For kids in the corrections system, living in foster care, or in residential mental treatment centers, the deep, transformational power of music as therapy is also evident. Ian Mouser, founder and executive director of My Voice Music, notes the significant dificulties a young, growing nonprofit faces, especially during the peak of the economic crisis, yet MVM has still managed to meet the challenge of helping at-risk and marginalized youth with emotional or behavioral problems. MVM partners with many schools and its programs are focused on individual songwriting and recording projects for students based on their musical genre interests, such as hip-hop, pop and rock. Unlike the schools, most of these exceptional nonprofits’ goals are not necessarily to provide formal music education.
“We help youth find and strengthen their own voices by guiding them through their own musical journey and providing them with pathways to grow as musicians, community members and individuals,” Mouser says. At MVM summer rock camps, nontraditional peer-to-peer lessons are taught by volunteer high schoolers who mentor and teach middle schoolers as a way to incorporate these goals. “Imagine how cool it would be to be a kid and have some older high schooler teach you how to play guitar or drums?” Mouser illustrates.
Community partners and synergies are already established among these nonprofits, particularly in sharing new teaching strategies for inclusion and accommodation of a wider range of students across the lifespan in underserved populations. PHAME is one such nonprofit organization, dedicated to inspiring individuals with developmental disabilities to lead full, creative lives through arts education and performance.
Executive director Stephen Marc Beaudoin of PHAME, a nonprofit celebrating 30 years in 2014, expands on these interconnections. “Whether it’s PHAME or Ethos or the Youth Music Project, none of our organizations are doing this work in a vacuum,” he says. “Collectively, it seems our aim and vision has much in common—to inspire confidence and build skills in individuals through music and the arts, and to ensure a continuum of arts education opportunities exists outside of the public education realm, from pre-K to 12th grade and for the rest of their lives.”

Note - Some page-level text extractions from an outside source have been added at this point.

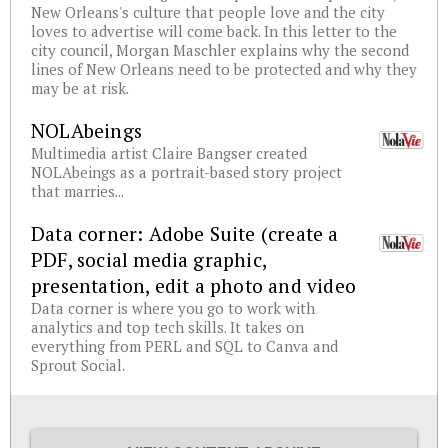
New Orleans's culture that people love and the city
loves to advertise will come back. In this letter to the
city council, Morgan Maschler explains why the second
lines of New Orleans need to be protected and why they
may be at risk.
NOLAbeings
Multimedia artist Claire Bangser created
NOLAbeings as a portrait-based story project
that marries...
Data corner: Adobe Suite (create a
PDF, social media graphic,
presentation, edit a photo and video
Data corner is where you go to work with
analytics and top tech skills. It takes on
everything from PERL and SQL to Canva and
Sprout Social.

In exploring the meaningful work and tremendous accomplishments of these nonprofits and the students they serve, several recurring themes and words echo throughout. Voice. Expression. Confidence. Opportunity. Experience. And perhaps the most important: community.
Making music is more than just making sounds. Education is far more than just taking tests. Music education is not just about learning how to carry a tune—it’s about learning how to carry yourself through life. And it takes a whole community with the dedicated support of local nonprofits that provide the opportunities that enrich our lives and the lives of our children beyond school.